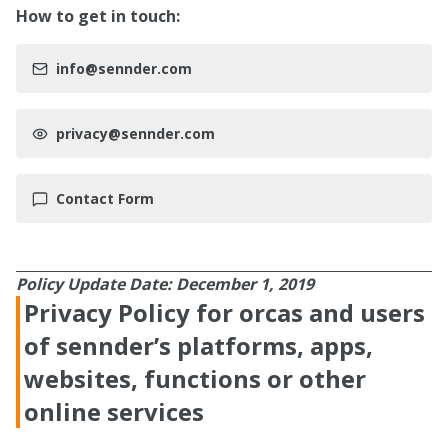
How to get in touch:
info@sennder.com
privacy@sennder.com
Contact Form
Policy Update Date: December 1, 2019
Privacy Policy for orcas and users
of sennder’s platforms, apps,
websites, functions or other
online services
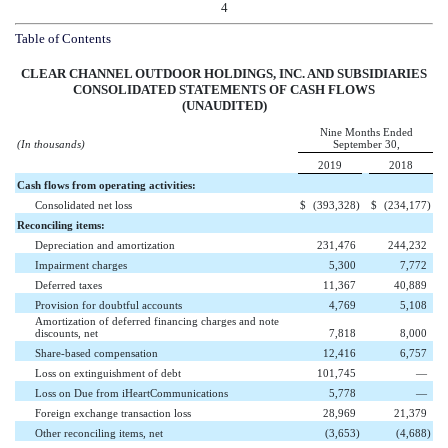
4
Table of Contents
CLEAR CHANNEL OUTDOOR HOLDINGS, INC. AND SUBSIDIARIES
CONSOLIDATED STATEMENTS OF CASH FLOWS
(UNAUDITED)
Nine Months Ended
(In thousands)
September 30,
2019
2018
Cash flows from operating activities:
Consolidated net loss
$
(393,328
)
$
(234,177
)
Reconciling items:
Depreciation and amortization
231,476
244,232
Impairment charges
5,300
7,772
Deferred taxes
11,367
40,889
Provision for doubtful accounts
4,769
5,108
Amortization of deferred financing charges and note
discounts, net
7,818
8,000
Share-based compensation
12,416
6,757
Loss on extinguishment of debt
101,745
—
Loss on Due from iHeartCommunications
5,778
—
Foreign exchange transaction loss
28,969
21,379
Other reconciling items, net
(3,653
)
(4,688
)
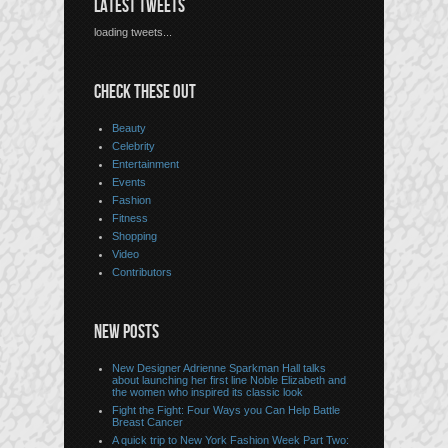
LATEST TWEETS
loading tweets...
CHECK THESE OUT
Beauty
Celebrity
Entertainment
Events
Fashion
Fitness
Shopping
Video
Contributors
NEW POSTS
New Designer Adrienne Sparkman Hall talks
about launching her first line Noble Elizabeth and
the women who inspired its classic look
Fight the Fight: Four Ways you Can Help Battle
Breast Cancer
A quick trip to New York Fashion Week Part Two:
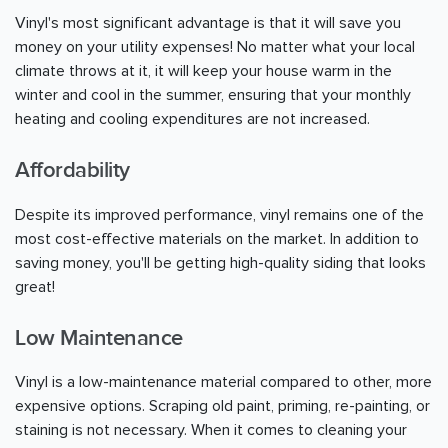
Vinyl's most significant advantage is that it will save you
money on your utility expenses! No matter what your local
climate throws at it, it will keep your house warm in the
winter and cool in the summer, ensuring that your monthly
heating and cooling expenditures are not increased.
Affordability
Despite its improved performance, vinyl remains one of the
most cost-effective materials on the market. In addition to
saving money, you'll be getting high-quality siding that looks
great!
Low Maintenance
Vinyl is a low-maintenance material compared to other, more
expensive options. Scraping old paint, priming, re-painting, or
staining is not necessary. When it comes to cleaning your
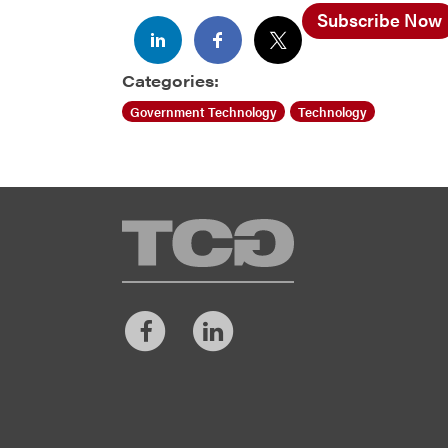
Subscribe Now
Categories:
Government Technology
Technology
TCG
Facebook
LinkedIn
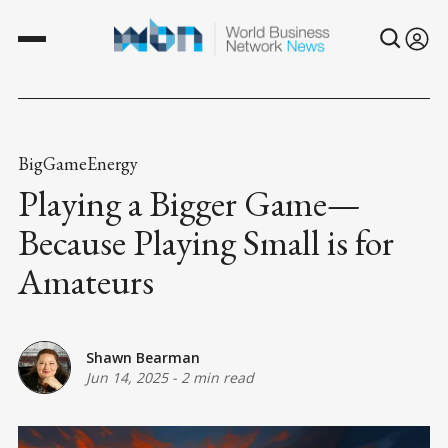
BigGameEnergy
Playing a Bigger Game—
Because Playing Small is for
Amateurs
Shawn Bearman
Jun 14, 2025
-
2 min read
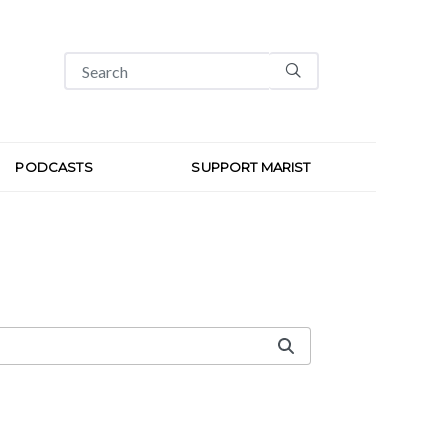
PODCASTS
SUPPORT MARIST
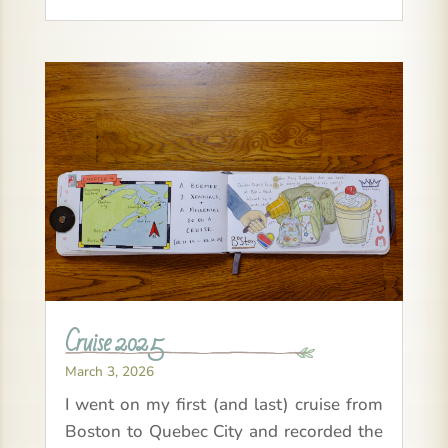
Cruise 2025
March 3, 2026
I went on my first (and last) cruise from
Boston to Quebec City and recorded the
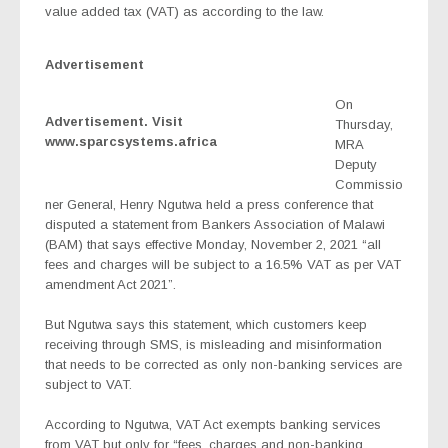
value added tax (VAT) as according to the law.
Advertisement
On
Advertisement. Visit
Thursday,
www.sparcsystems.africa
MRA
Deputy
Commissio
ner General, Henry Ngutwa held a press conference that
disputed a statement from Bankers Association of Malawi
(BAM) that says effective Monday, November 2, 2021 “all
fees and charges will be subject to a 16.5% VAT as per VAT
amendment Act 2021”.
But Ngutwa says this statement, which customers keep
receiving through SMS, is misleading and misinformation
that needs to be corrected as only non-banking services are
subject to VAT.
According to Ngutwa, VAT Act exempts banking services
from VAT but only for “fees, charges and non-banking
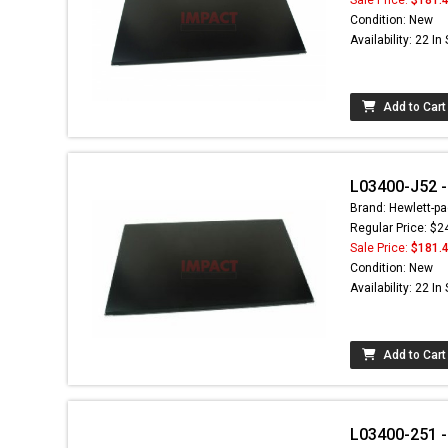
Condition: New
Availability: 22 In
Add to Cart
L03400-J52 - 
Brand: Hewlett-pa
Regular Price: $2
Sale Price:
$181.
Condition: New
Availability: 22 In
Add to Cart
L03400-251 -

━━━━━━━━━━

WORK TASK:
Please copy the lines above exactly as written, apart from any pictures.

EXPECTED ANSWER:
How to get in touch:
info@sennder.com
privacy@sennder.com
Contact Form
Policy Update Date: December 1, 2019
Privacy Policy for orcas and users
of sennder’s platforms, apps,
websites, functions or other
online services
4
Table of Contents
CLEAR CHANNEL OUTDOOR HOLDINGS, INC. AND SUBSIDIARIES
CONSOLIDATED STATEMENTS OF CASH FLOWS
(UNAUDITED)
Nine Months Ended
(In thousands)
September 30,
2019
2018
Cash flows from operating activities:
Consolidated net loss
$
(393,328
)
$
(234,177
)
Reconciling items:
Depreciation and amortization
231,476
244,232
Impairment charges
5,300
7,772
Deferred taxes
11,367
40,889
Provision for doubtful accounts
4,769
5,108
Amortization of deferred financing charges and note
discounts, net
7,818
8,000
Share-based compensation
12,416
6,757
Loss on extinguishment of debt
101,745
—
Loss on Due from iHeartCommunications
5,778
—
Foreign exchange transaction loss
28,969
21,379
Other reconciling items, net
(3,653
)
(4,688
)
LATEST TWEETS
loading tweets...
CHECK THESE OUT
Beauty
Celebrity
Entertainment
Events
Fashion
Fitness
Shopping
Video
Contributors
NEW POSTS
New Designer Adrienne Sparkman Hall talks
about launching her first line Noble Elizabeth and
the women who inspired its classic look
Fight the Fight: Four Ways you Can Help Battle
Breast Cancer
A quick trip to New York Fashion Week Part Two:
Vinyl's most significant advantage is that it will save you
money on your utility expenses! No matter what your local
climate throws at it, it will keep your house warm in the
winter and cool in the summer, ensuring that your monthly
heating and cooling expenditures are not increased.
Affordability
Despite its improved performance, vinyl remains one of the
most cost-effective materials on the market. In addition to
saving money, you'll be getting high-quality siding that looks
great!
Low Maintenance
Vinyl is a low-maintenance material compared to other, more
expensive options. Scraping old paint, priming, re-painting, or
staining is not necessary. When it comes to cleaning your
Subscribe Now
Categories:
Government Technology
Technology
TCG
Facebook
LinkedIn
BigGameEnergy
Playing a Bigger Game—
Because Playing Small is for
Amateurs
Shawn Bearman
Jun 14, 2025
-
2 min read
PODCASTS
SUPPORT MARIST
Cruise 2025
March 3, 2026
I went on my first (and last) cruise from
Boston to Quebec City and recorded the
value added tax (VAT) as according to the law.
Advertisement
On
Advertisement. Visit
Thursday,
www.sparcsystems.africa
MRA
Deputy
Commissio
ner General, Henry Ngutwa held a press conference that
disputed a statement from Bankers Association of Malawi
(BAM) that says effective Monday, November 2, 2021 “all
fees and charges will be subject to a 16.5% VAT as per VAT
amendment Act 2021”.
But Ngutwa says this statement, which customers keep
receiving through SMS, is misleading and misinformation
that needs to be corrected as only non-banking services are
subject to VAT.
According to Ngutwa, VAT Act exempts banking services
from VAT but only for “fees, charges and non-banking
Condition: New
Availability: 22 In
Add to Cart
L03400-J52 - 
Brand: Hewlett-pa
Regular Price: $2
Sale Price:
$181.
Condition: New
Availability: 22 In
Add to Cart
L03400-251 -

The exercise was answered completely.